PM: Make plantation sector more attractive

This is written by my colleague Rozanna Latiff.

KUALA SELANGOR: PRIME Minister Datuk Seri Najib Razak yesterday called for a restructuring of the plantation sector to make it more effective, competitive and attractive to local workers.

Najib said out of some 450,000 estate workers in the country, only 83,000 or 40 per cent were Malaysians, while in Selangor, less than 4,000 out of 11,000 workers were local. "Some of the reasons that locals have shied away from working include low renumeration, poverty and widespread social problems.

"I find it unacceptable that estate workers have remained in the same situation for so many years while others prosper," he said when launching Sime Darby Bhd's Tennamaram Estate Central Housing Complex (CHC) here yesterday.

He said other companies in the sector should follow in the footsteps of Sime Darby, which saw its productivity levels increase by 10.7 per cent after raising wages for its estate workers by RM200 per month last July.

"The palm oil sector has a large impact on Malaysia's economy. With improved productivity, raising wages can be a win-win situation not only for the workers and their employers but the country as well."

Najib said the Tennamaram Estate CHC - a centralised community comprising residences, offices, public amenities and recreational facilities for some 300 workers - was a "game-changer" for the estate sector.

"While we believe in capitalism and a free economy, our philosophy has always been to practise capitalism with a heart or capitalism based on acting in the interest of the people. With upgraded housing and recreational facilities, we have been able to put into practice this philosophy in order to improve community lives in the estate."

The prime minister also announced a RM2.6 million allocation to supply clean water to the Mary and Sungai Tinggi estates.

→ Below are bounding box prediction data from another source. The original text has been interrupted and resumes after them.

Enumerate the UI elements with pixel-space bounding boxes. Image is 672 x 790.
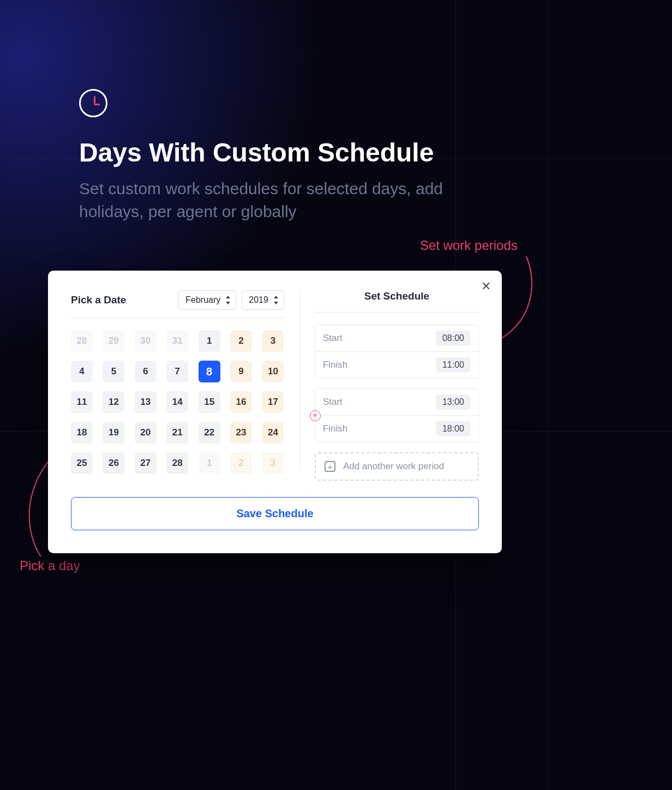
- calendar-day[interactable]: 30: [135, 330, 157, 352]
- calendar-day[interactable]: 7: [166, 361, 188, 382]
- page-title: Days With Custom Schedule: [79, 137, 434, 167]
- calendar-day[interactable]: 2: [230, 452, 252, 474]
- pick-date-title: Pick a Date: [71, 294, 126, 306]
- calendar-day[interactable]: 28: [71, 330, 93, 352]
- calendar-day[interactable]: 1: [199, 452, 220, 474]
- calendar-day[interactable]: 26: [103, 452, 124, 474]
- add-period-button[interactable]: + Add another work period: [315, 452, 479, 481]
- calendar-day[interactable]: 2: [230, 330, 252, 352]
- calendar-day[interactable]: 22: [199, 422, 220, 444]
- add-period-label: Add another work period: [343, 461, 444, 472]
- period-start-label: Start: [323, 333, 343, 344]
- calendar-day[interactable]: 3: [262, 330, 284, 352]
- month-select[interactable]: February: [178, 290, 236, 310]
- calendar-day[interactable]: 6: [135, 361, 157, 382]
- period-finish-label: Finish: [323, 423, 347, 434]
- remove-period-icon[interactable]: ✕: [310, 410, 321, 421]
- date-picker-panel: Pick a Date February 2019 28293031123456…: [71, 290, 299, 481]
- calendar-day[interactable]: 4: [71, 361, 93, 382]
- period-finish-label: Finish: [323, 360, 347, 370]
- close-icon[interactable]: ✕: [481, 279, 491, 294]
- work-period: Start13:00Finish18:00✕: [315, 388, 479, 442]
- period-finish-time[interactable]: 18:00: [436, 421, 471, 436]
- calendar-day[interactable]: 5: [103, 361, 124, 382]
- calendar-day[interactable]: 14: [166, 391, 188, 413]
- page-subtitle: Set custom work schedules for selected d…: [79, 177, 505, 223]
- calendar-day[interactable]: 10: [262, 361, 284, 382]
- schedule-panel: Set Schedule Start08:00Finish11:00Start1…: [299, 290, 479, 481]
- period-start-label: Start: [323, 397, 343, 408]
- annotation-set-work-periods: Set work periods: [420, 238, 518, 253]
- set-schedule-title: Set Schedule: [315, 290, 479, 313]
- bg-grid-line: [548, 0, 549, 790]
- period-start-time[interactable]: 13:00: [436, 394, 471, 410]
- calendar-day[interactable]: 12: [103, 391, 124, 413]
- calendar-grid: 2829303112345678910111213141516171819202…: [71, 330, 284, 474]
- year-select[interactable]: 2019: [242, 290, 284, 310]
- calendar-day[interactable]: 27: [135, 452, 157, 474]
- calendar-day[interactable]: 19: [103, 422, 124, 444]
- schedule-dialog: ✕ Pick a Date February 2019 282930311234…: [48, 271, 502, 553]
- save-schedule-button[interactable]: Save Schedule: [71, 497, 479, 530]
- calendar-day[interactable]: 13: [135, 391, 157, 413]
- calendar-day[interactable]: 8: [199, 361, 220, 382]
- panel-divider: [299, 290, 300, 470]
- calendar-day[interactable]: 29: [103, 330, 124, 352]
- calendar-day[interactable]: 9: [230, 361, 252, 382]
- calendar-day[interactable]: 3: [262, 452, 284, 474]
- calendar-day[interactable]: 31: [166, 330, 188, 352]
- calendar-day[interactable]: 23: [230, 422, 252, 444]
- plus-icon: +: [325, 461, 335, 472]
- period-finish-time[interactable]: 11:00: [436, 357, 471, 373]
- period-start-time[interactable]: 08:00: [436, 331, 471, 346]
- clock-icon: [79, 89, 107, 117]
- calendar-day[interactable]: 21: [166, 422, 188, 444]
- annotation-pick-a-day: Pick a day: [20, 558, 80, 573]
- calendar-day[interactable]: 20: [135, 422, 157, 444]
- calendar-day[interactable]: 24: [262, 422, 284, 444]
- calendar-day[interactable]: 25: [71, 452, 93, 474]
- calendar-day[interactable]: 15: [199, 391, 220, 413]
- calendar-day[interactable]: 18: [71, 422, 93, 444]
- calendar-day[interactable]: 11: [71, 391, 93, 413]
- work-period: Start08:00Finish11:00: [315, 325, 479, 379]
- calendar-day[interactable]: 17: [262, 391, 284, 413]
- calendar-day[interactable]: 16: [230, 391, 252, 413]
- calendar-day[interactable]: 28: [166, 452, 188, 474]
- calendar-day[interactable]: 1: [199, 330, 220, 352]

Sime to spend RM2b on workers' housing

Sime Darby Bhd plans to spend RM2 billion in the next 10 years to upgrade its workers' housing at its oil palm estates to that of mini-townships. This is an initiative based on a better community living model comprising residences, offices, public amenities and recreational facilities clustered in one location.

By enhancing living standards of its employees at the estates, the group hopes to attract and retain more local talent. Currently, Sime Darby employs 37,000 workers at its plantations in Malaysia, of whom only 40 per cent are locals. "This Central Housing Complex is a place you could call home and not just a company's house," said chairman Tun Musa Hitam.

He was speaking to reporters here yesterday after Prime Minister Datuk Seri Najib Razak officiated at the upgrading of staff housing amenities at the Tennamaram Estate. The location is historic because Tennamaram Estate is Malaysia's first commercial oil palm estate dating back to 1917.

So far, Sime Darby spent RM37 million at this estate so that managers, executives and staff get to live in three-bedroom and two-bathroom quarters equipped with broadcast satellite television Astro. There are now more sports and recreational facilities for the enjoyment of its 300-odd staff there.

Following the successful rollout of this Tennamaram Estate pilot project, the group will now seek to upgrade more workers' quarters at another three estates this year. They are Simpang Renggam Estate in Johor, Sg Dingin Estate in Kedah and Sentosa Estate in Sabah.

As an integrated global company, Sime Darby also has refineries, specialty fats and oleochemical plants spread out in several countries to produce ingredients to make cooking oil, margarine, fruit juices and detergent.